WHAT IS BEING ASKED
Go to the line with "Получить ответ в" in the records below, then output it and each following line exactly, up to and including the line with "Du kan til enhver tid ændre eller trække dit". Skip pictures and add nothing.
---
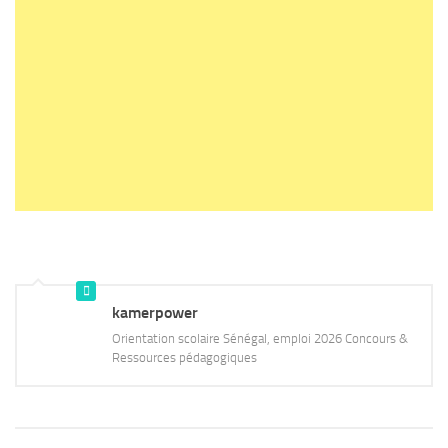
kamerpower
Orientation scolaire Sénégal, emploi 2026 Concours &
Ressources pédagogiques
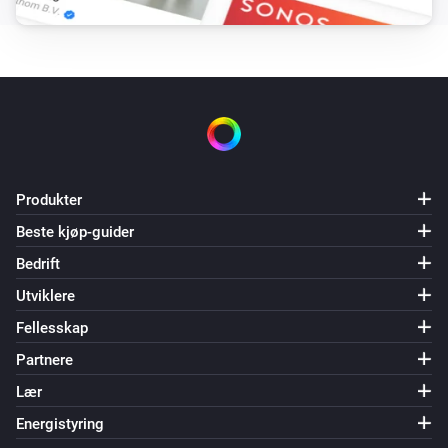
Chromecast
Cast a picture
Chromecast
Cast website
Website URL
Chromecast
i
Produkter
Cast soundboard sound
Sound
Beste kjøp-guider
Bedrift
Utviklere
Fellesskap
Partnere
Lær
Energistyring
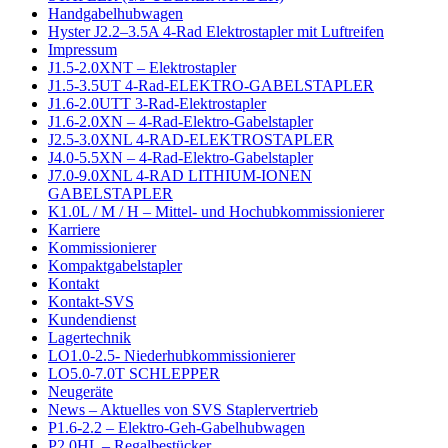
Handgabelhubwagen
Hyster J2.2–3.5A 4-Rad Elektrostapler mit Luftreifen
Impressum
J1.5-2.0XNT – Elektrostapler
J1.5-3.5UT 4-Rad-ELEKTRO-GABELSTAPLER
J1.6-2.0UTT 3-Rad-Elektrostapler
J1.6-2.0XN – 4-Rad-Elektro-Gabelstapler
J2.5-3.0XNL 4-RAD-ELEKTROSTAPLER
J4.0-5.5XN – 4-Rad-Elektro-Gabelstapler
J7.0-9.0XNL 4-RAD LITHIUM-IONEN
GABELSTAPLER
K1.0L / M / H – Mittel- und Hochubkommissionierer
Karriere
Kommissionierer
Kompaktgabelstapler
Kontakt
Kontakt-SVS
Kundendienst
Lagertechnik
LO1.0-2.5- Niederhubkommissionierer
LO5.0-7.0T SCHLEPPER
Neugeräte
News – Aktuelles von SVS Staplervertrieb
P1.6-2.2 – Elektro-Geh-Gabelhubwagen
P2.0HL – Regalbestücker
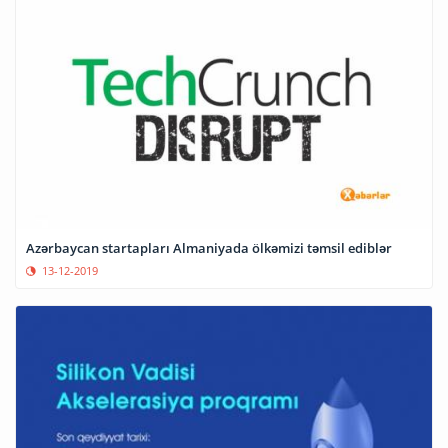
Azərbaycan startapları Almaniyada ölkəmizi təmsil ediblər
13-12-2019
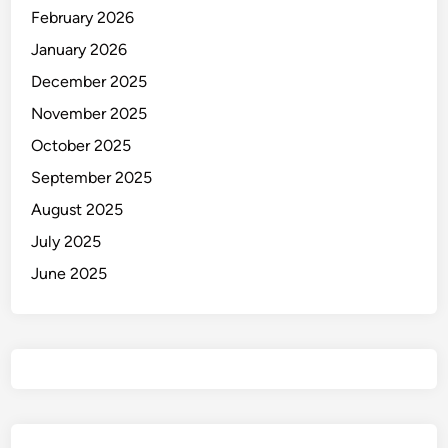
February 2026
January 2026
December 2025
November 2025
October 2025
September 2025
August 2025
July 2025
June 2025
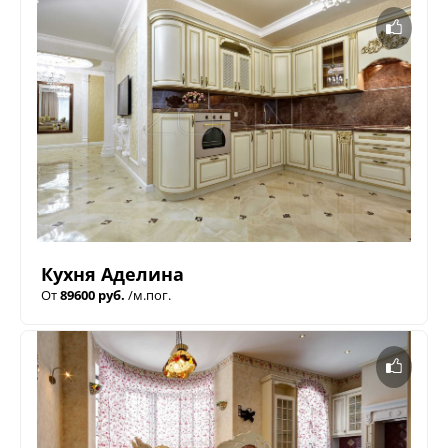
Кухня Аделина
От
89600 руб.
/м.пог.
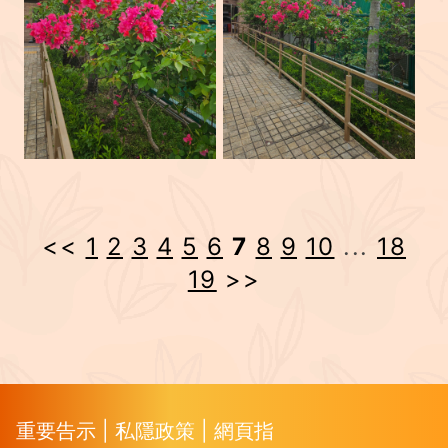
<<
1
2
3
4
5
6
7
8
9
10
...
18
19
>>
重要告示
|
私隱政策
|
網頁指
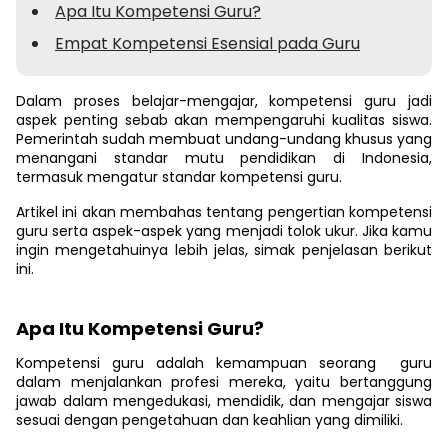
Apa Itu Kompetensi Guru?
Empat Kompetensi Esensial pada Guru
Dalam proses belajar-mengajar, kompetensi guru jadi
aspek penting sebab akan mempengaruhi kualitas siswa.
Pemerintah sudah membuat undang-undang khusus yang
menangani standar mutu pendidikan di Indonesia,
termasuk mengatur standar kompetensi guru.
Artikel ini akan membahas tentang pengertian kompetensi
guru serta aspek-aspek yang menjadi tolok ukur. Jika kamu
ingin mengetahuinya lebih jelas, simak penjelasan berikut
ini.
Apa Itu Kompetensi Guru?
Kompetensi guru adalah kemampuan seorang guru
dalam menjalankan profesi mereka, yaitu bertanggung
jawab dalam mengedukasi, mendidik, dan mengajar siswa
sesuai dengan pengetahuan dan keahlian yang dimiliki.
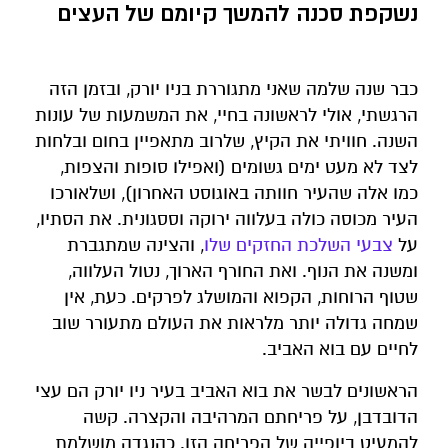
נשקפת סכנה להמשך קיומם של העצים
כבר שנה שלמה שאני מתגוררת בניו יורק, ובזמן הזה
הרגשתי, אולי לראשונה בחיי, את המשמעות של עונות
השנה. חוויתי את הקיץ, שלרוב מתאפיין בחום ובלחות
לצד לא מעט ימים גשומים (ואפילו סופות והצפות,
כמו אלה שהעיר חוותה באוגוסט האחרון), ושלאורכו
העיר מכוסה כולה בעלווה ירוקה וססגונית. את הסתיו,
על
צבעי השלכת החזקים שלו
, והצינה שמתגברת
ומשנה את הנוף. ואת החורף הארוך, נטול העלווה,
שטוף הרוחות, הקפוא והמושלג לפרקים. כעת, אין
שמחה גדולה יותר מלראות את העולם מתעורר שוב
לחיים עם בוא האביב.
הראשונים לבשר את בוא האביב בעיר ניו יורק הם עצי
הדובדבן, על פריחתם המרהיבה והקצרה. קשה
להמעיט ביופייה של הפריחה הזו. כהנגדה מושלמת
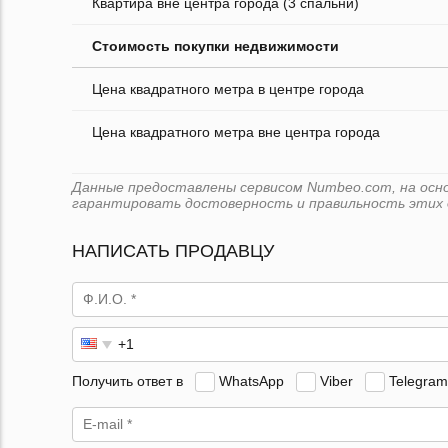
Квартира вне центра города (3 спальни)
Стоимость покупки недвижимости
Цена квадратного метра в центре города
Цена квадратного метра вне центра города
Данные предоставлены сервисом Numbeo.com, на основе
гарантировать достоверность и правильность этих 
НАПИСАТЬ ПРОДАВЦУ
Получить ответ в
WhatsApp
Viber
Telegram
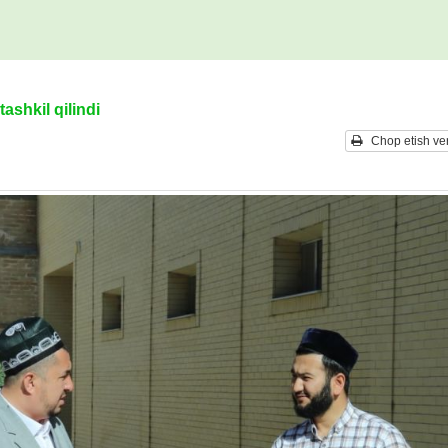
ashkil qilindi
Chop etish ver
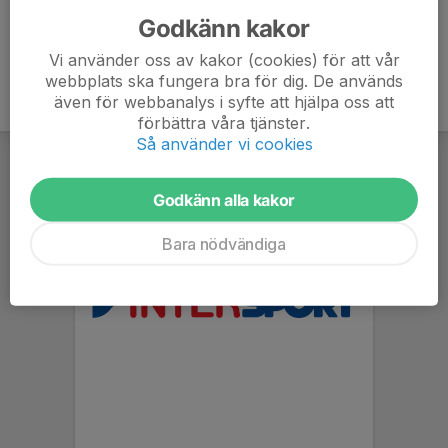
Godkänn kakor
Vi använder oss av kakor (cookies) för att vår
webbplats ska fungera bra för dig. De används
även för webbanalys i syfte att hjälpa oss att
förbättra våra tjänster.
Så använder vi cookies
Godkänn alla kakor
Bara nödvändiga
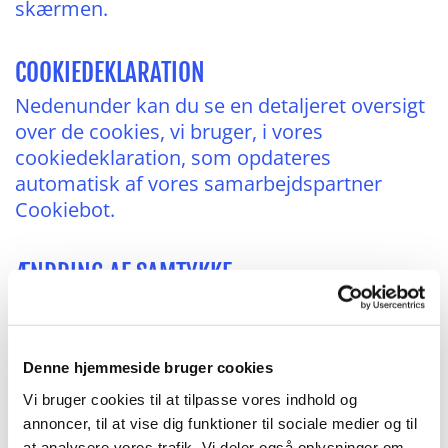
skærmen.
COOKIEDEKLARATION
Nedenunder kan du se en detaljeret oversigt
over de cookies, vi bruger, i vores
cookiedeklaration, som opdateres
automatisk af vores samarbejdspartner
Cookiebot.
ÆNDRING AF SAMTYKKE
Du kan til enhver tid ændre eller trække dit
samtykke tilbage ved at klikke på det lille
ikon nederst i venstre hjørne af skærmen.
Denne hjemmeside bruger cookies
Her kan du også se og administrere dine
Vi bruger cookies til at tilpasse vores indhold og
cookieindstillinger.
annoncer, til at vise dig funktioner til sociale medier og til
at analysere vores trafik. Vi deler også oplysninger om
---
ANSWER SPACE
Получить ответ в
WhatsApp
Viber
Telegram
ashkil qilindi
Chop etish ver
Godkänn kakor
Vi använder oss av kakor (cookies) för att vår
webbplats ska fungera bra för dig. De används
även för webbanalys i syfte att hjälpa oss att
förbättra våra tjänster.
Så använder vi cookies
Godkänn alla kakor
Bara nödvändiga
skærmen.
COOKIEDEKLARATION
Nedenunder kan du se en detaljeret oversigt
over de cookies, vi bruger, i vores
cookiedeklaration, som opdateres
automatisk af vores samarbejdspartner
Cookiebot.
ÆNDRING AF SAMTYKKE
Du kan til enhver tid ændre eller trække dit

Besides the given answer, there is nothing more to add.